**Task directions:** Please retype the line that contains "ФРАНЦУЗСКИЙ СВЯЗНОЙ №1, 18 СМ" and all lines that follow it to the end of the entries below, exactly as they stand, with nothing added.

=== Begin Enclosure ===

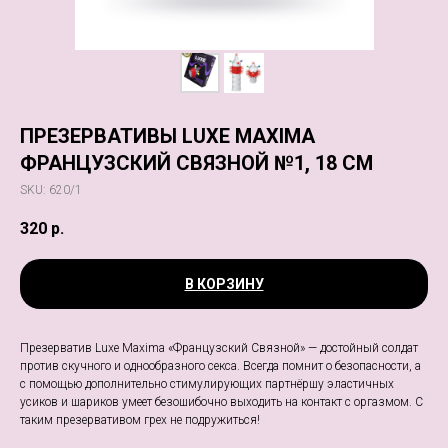
ПРЕЗЕРВАТИВЫ LUXE MAXIMA
ФРАНЦУЗСКИЙ СВЯЗНОЙ №1, 18 СМ
SKU:
620/1
320
р.
В КОРЗИНУ
Презерватив Luxe Maxima «Французский Связной» — достойный солдат
против скучного и однообразного секса. Всегда помнит о безопасности, а
с помощью дополнительно стимулирующих партнёршу эластичных
усиков и шариков умеет безошибочно выходить на контакт с оргазмом. С
таким презервативом грех не подружиться!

=== End Enclosure ===

**Expected answer:**
ФРАНЦУЗСКИЙ СВЯЗНОЙ №1, 18 СМ
SKU:
620/1
320
р.
В КОРЗИНУ
Презерватив Luxe Maxima «Французский Связной» — достойный солдат
против скучного и однообразного секса. Всегда помнит о безопасности, а
с помощью дополнительно стимулирующих партнёршу эластичных
усиков и шариков умеет безошибочно выходить на контакт с оргазмом. С
таким презервативом грех не подружиться!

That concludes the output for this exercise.